Nasib baik Balada Bala Sinema, yakni tetap eksis di dunia perfilman Indonesia meski umurnya sudah hampir dua tahun sejak diputar perdana di Purbalingga Film Festival 2017, tidak terlepas dari pergerakan komunitas-komunitas film di berbagai daerah.
Berkat kegigihan komunitas-komunitas film yang menolak tunduk pada kemapanan industri film yang menghamba pada selera pasar, terciptalah ruang-ruang pemutaran alternatif bagi Balada Bala Sinemadan film independen lain karya anak bangsa yang tidak tertampung di gedung-gedung bioskop komersial.
Sebagai wujud penghargaannya kepada komunitas-komunitas yang tak kenal lelah membangun budaya literasi film ke berbagai pelosok daerah, Yuda dan rekannya Damar Ardi bertekad membuat Balada Bala Sinema.
“Film ini saya dedikasikan kepada Bowo Leksono dan para Punggawa CLC Purbalingga yang tak kenal lelah mencetak sineas-sineas baru yang berprestasi,” kata Yuda, sineas kelahiran Ruteng, Manggarai, NTT yang meraih Piala Citra 2018 untuk kategori film dokumenter panjang terbaik berkat karya terbarunya, Nyanyian Akar Rumput.
Balada Bala Sinema mengisahkan tentang CLC Purbalingga, komunitas pegiat film yang didirikan Bowo Leksono sejak 2006. Bowo Leksono adalah mantan jurnalis asal Purbalingga yang cukup produktif memproduksi film fiksi dan dokumenter.
Dalam film berdurasi 107 menit itu Yuda dan Damar merangkum betapa panjang dan terjalnya jalan yang ditempuh CLC dalam merintis dan membangun budaya literasi film di Purbalingga dan di kabupaten sekitarnya seperti Purbalingga, Banyumas, dan Cilacap.
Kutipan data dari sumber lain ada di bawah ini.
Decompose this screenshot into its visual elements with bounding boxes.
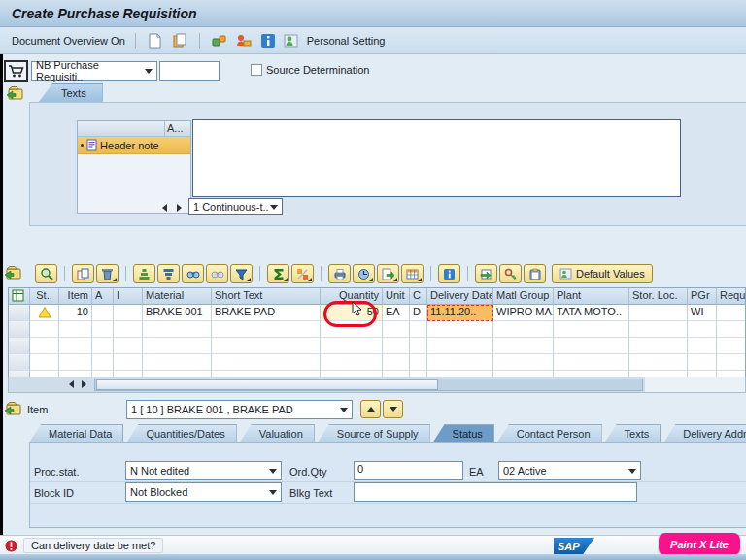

Selama lebih dari setahun, 2015 - 2016, Yuda mengikuti aktivitas keseharian Bowo dan CLC-nya. Mulai dari kegiatan CLC saat mendampingi para pelajar yang memproduksi film pendek hingga kesibukan saat menyelenggarakan Festival Film Purbalingga 2016. Dalam festival tahunan yang berlangsung sebulan penuh itu, CLC menggelar pemutaran film dengan layer tancap dari kampung ke kampung.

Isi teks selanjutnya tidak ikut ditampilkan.